The goal will be to set the range up for practice twice a week. Students will practice for approximately an hour. The range is completely mobile, so it can be moved and set up as needed throughout the week.

The three-position air rifle shooting is taught and practiced in JROTC programs nationwide. The programs use 4.5 mm air rifles to shoot targets at a 10-meter distance. LHS JROTC is using the latest model of air rifle, the Crosman Challenger rifle, with all-new scopes and accessories.

The sport is a high school and NCAA college sport. According to McKinney, cadets can earn scholarships through the program. The national Marksman program offers general fund scholarships of $1,000 and $4,000 per semester.

The marksmanship program also holds national JROTC Postal competitions for cadets representing Army, Marine Corps, Navy and Air Force JROTCs.
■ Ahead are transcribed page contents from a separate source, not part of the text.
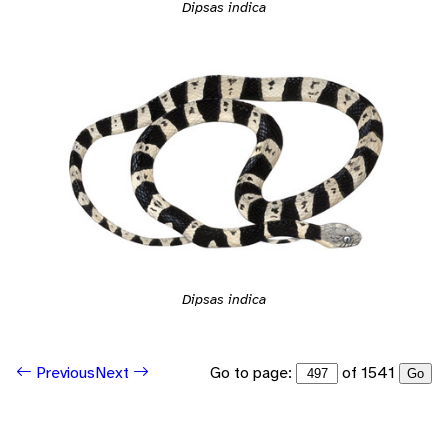
Dipsas indica
Dipsas indica
Go to page:
of 1541
Previous
Next
Go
McKinney’s goal is to have a rifle team compete next year.

Beyond academic advancement, the program also helps important life skills such as discipline, self-control, commitment and teamwork. McKinney said the most impressive part is seeing the students master a new skill. 

“I like the fact that they go from zero knowledge to learning how to master the skill. This is something totally new, and they take on the challenge of learning the safety and how to execute the air rifle,” McKinney said. “That’s big for your confidence in life.”

Part of that confidence comes from well-established weapon safety training. McKinney said that every student learns important lessons, such as treating every weapon like it’s loaded and never putting a finger on the trigger until it’s time to shoot.

Range Officers are present during the training. The students learn to take direction from the RO throughout the training. Everyone in the range learns and follows special protocols to ensure there are no accidents around the weapons.

“You treat every weapon like it’s loaded, even if it’s not,” McKinney said. “We take for granted that learning about weapons safety is important because they may not be big weapons people, but they’re going to be around weapons.”

Crosman Corporation has announced a partnership with nearly 600 JROTC programs to be the official supplier of air rifles for nearly 14,000 cadets.